Wood rules the liver and gallbladder in traditional Chinese medicine
In Chinese five elements theory, the wood element governs the liver organ-meridian system and that of its partner organ the gallbladder. In TCM the liver is involved in digestion and detoxification, acts as the storehouse for the blood, and ensures that both blood and qi (life force energy) are able to flow smoothly around the body.
If the liver organ-meridian system is out of balance, the liver qi may become stagnant or sluggish.
Lifestyle tips for the wood constitution
Keep your Qi moving
When it comes to maintaining your health and wellbeing, your primary goal is to look after your liver and keep its qi moving, so incorporate vigorous forms of exercise like running, boxing and Dynamic Vinyasa yoga into your routine.
Enjoy green foods and sour flavours
Eat plenty of green-coloured foods (especially dark green leafy vegetables) and sour flavours like lemon juice as these are traditionally considered good for the liver in TCM.
At the same time, avoid alcohol, coffee and sugar. When you need a pick-me-up, reach for peppermint tea instead; it’s traditionally used in TCM to soothe the liver and aid its natural detoxification processes.
Work hard, rest deeply
Make it a priority to balance your hard-working nature with regular times of rest and relaxation. In particular, it’s important for you to get plenty of sleep (even if your energetic mind says you can do without it!).
Also try relaxing meditation and gentle breathing exercises to help keep you calm and centred.
Ananda Apothecary recommends their rejuvenating Wood Aromamist
Chinese 5 elements: fire
What does being influenced by the fire element say about you?

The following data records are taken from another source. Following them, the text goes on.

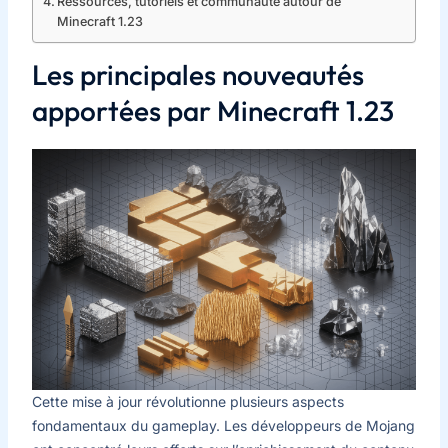
Ressources, tutoriels et communauté autour de
Minecraft 1.23
Les principales nouveautés
apportées par Minecraft 1.23
Cette mise à jour révolutionne plusieurs aspects
fondamentaux du gameplay. Les développeurs de Mojang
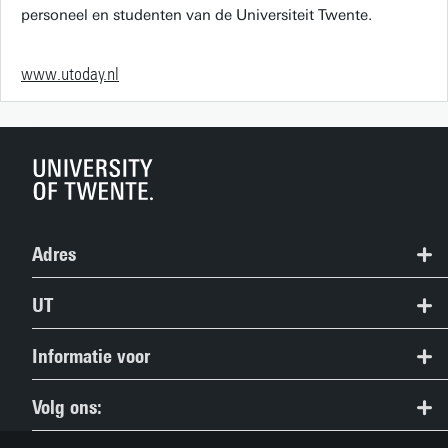
personeel en studenten van de Universiteit Twente.
www.utoday.nl
Adres
+31 53 489 9111
UT
info@utwente.nl
Contact
Informatie voor
Route
Route & Plattegrond
Studiezoekers
Volg ons:
People Pages (Telefoongids)
Huidige studenten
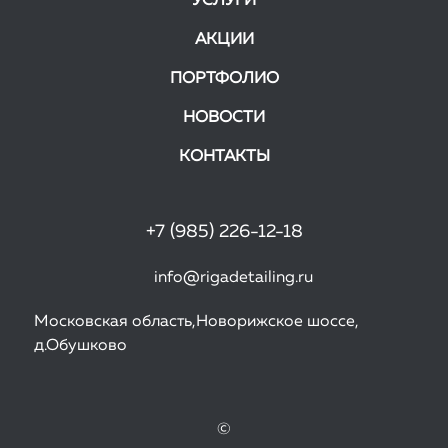
УСЛУГИ
АКЦИИ
ПОРТФОЛИО
НОВОСТИ
КОНТАКТЫ
+7 (985) 226-12-18
info@rigadetailing.ru
Московская область,Новорижское шоссе,
д.Обушково
©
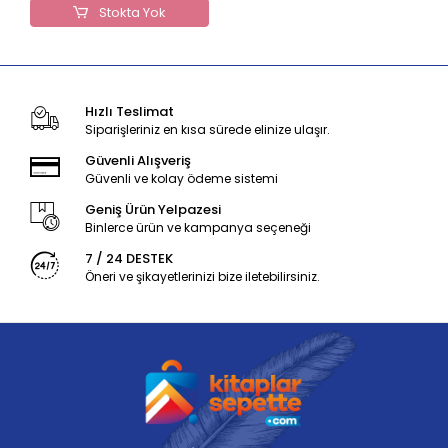
Stokta Yok
Hızlı Teslimat
Siparişleriniz en kısa sürede elinize ulaşır.
Güvenli Alışveriş
Güvenli ve kolay ödeme sistemi
Geniş Ürün Yelpazesi
Binlerce ürün ve kampanya seçeneği
7 / 24 DESTEK
Öneri ve şikayetlerinizi bize iletebilirsiniz.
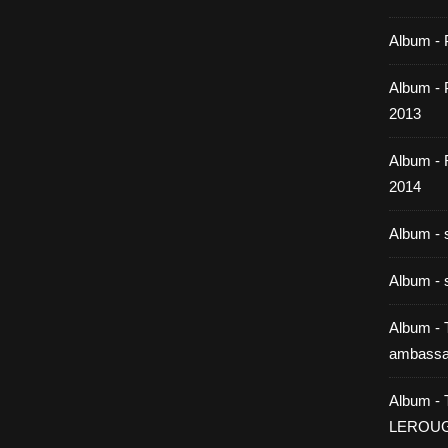
Album - 
Album - P
2013
Album -
2014
Album - 
Album - 
Album - T
ambassa
Album - 
LEROU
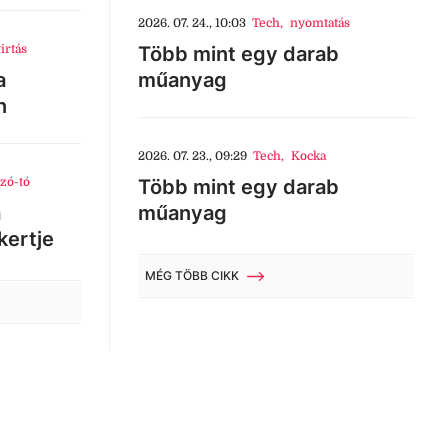
2026. 07. 24., 10:03
Tech
,
nyomtatás
irtás
Több mint egy darab
a
műanyag
n
2026. 07. 23., 09:29
Tech
,
Kocka
zó-tó
Több mint egy darab
a
műanyag
kertje
MÉG TÖBB CIKK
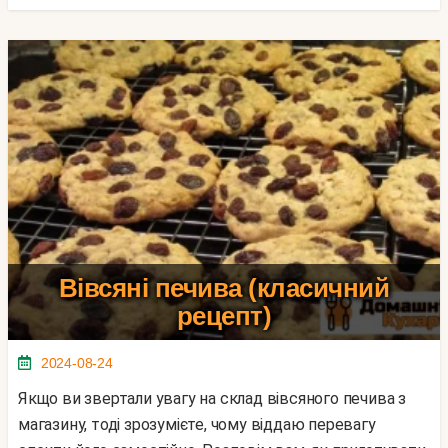
Вівсяні печива (класичний
рецепт)
2024-08-24
Якщо ви звертали увагу на склад вівсяного печива з
магазину, тоді зрозумієте, чому віддаю перевагу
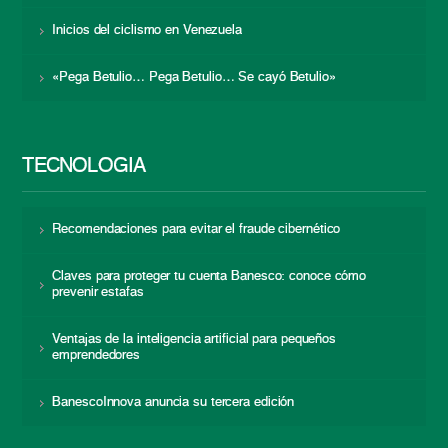
Inicios del ciclismo en Venezuela
«Pega Betulio… Pega Betulio… Se cayó Betulio»
TECNOLOGÍA
Recomendaciones para evitar el fraude cibernético
Claves para proteger tu cuenta Banesco: conoce cómo
prevenir estafas
Ventajas de la inteligencia artificial para pequeños
emprendedores
BanescoInnova anuncia su tercera edición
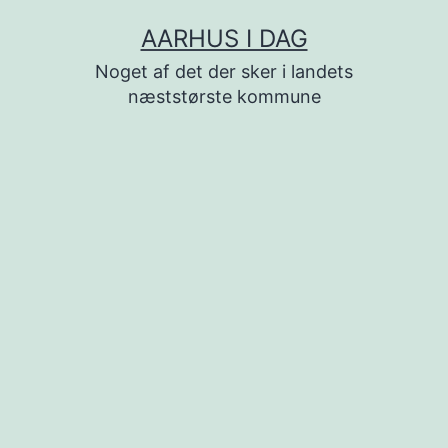
Fortsæt
AARHUS I DAG
til
Noget af det der sker i landets
indhold
næststørste kommune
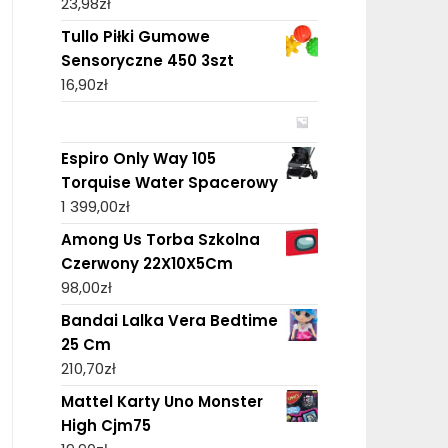
23,98
zł
Tullo Piłki Gumowe
Sensoryczne 450 3szt
16,90
zł
Espiro Only Way 105
Torquise Water Spacerowy
1 399,00
zł
Among Us Torba Szkolna
Czerwony 22X10X5Cm
98,00
zł
Bandai Lalka Vera Bedtime
25 Cm
210,70
zł
Mattel Karty Uno Monster
High Cjm75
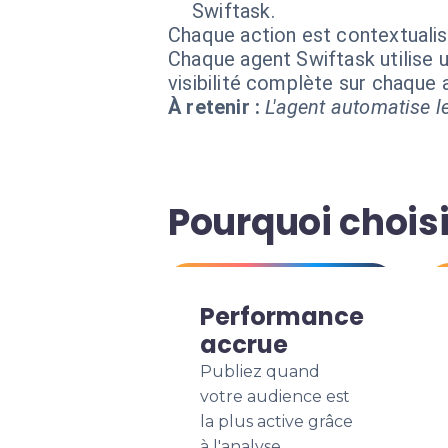
Swiftask.
Chaque action est contextual
Chaque agent Swiftask utilise u
visibilité complète sur chaque
À retenir :
L'agent automatise le
Pourquoi choisi
Performance
accrue
Publiez quand
votre audience est
la plus active grâce
à l'analyse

You’re energetic, passionate and strong-willed.
You inspire others with your charisma, courage, creativity, wisdom and intuition, helping them to believe that it’s possible for dreams to come true.
Your natural tendency is to be joyful, and to delight in the company of others.
On the other hand, when you’re out of balance, you may become over-excited, experience mild anxiety symptoms or have difficulty sleeping.
Fire rules the heart in traditional Chinese medicine
The Fire element governs the heart organ-meridian system in TCM.
In TCM, the heart organ-meridian system’s functions include regulating the cardiovascular system (including the heart itself, the blood vessels and the blood that flows through them) and maintaining the functioning of the nervous system.
The heart organ-meridian system is also regarded as the resting place or ‘home’ of the shen or spirit in TCM.Lifestyle tips for the fire constitution
Nurture your nervous system
As a fire-spirit, your primary goal is to nurture your nervous system.
Start by taking active steps to manage your stress levels with meditation and relaxation techniques.
Try to end each day with some dedicated wind-down time before bed – for example by doing some gentle stretches or taking a gentle walk before putting your head on the pillow.
Next, make sure not to get overheated. Drink lots of water, avoid very hot weather, and include small servings of bitter foods in your diet, as they’re traditionally regarded as having cooling properties in TCM. (Try bitter-tasting salad veggies like rocket for starters).
Enjoy red-coloured foods
Red foods are traditionally considered good for a fire constitution too, so enjoy tomatoes, capsicum, raspberries and strawberries. And when it’s hot, treat yourself to some watermelon, which is traditionally said to cool heat in the heart organ-meridian system.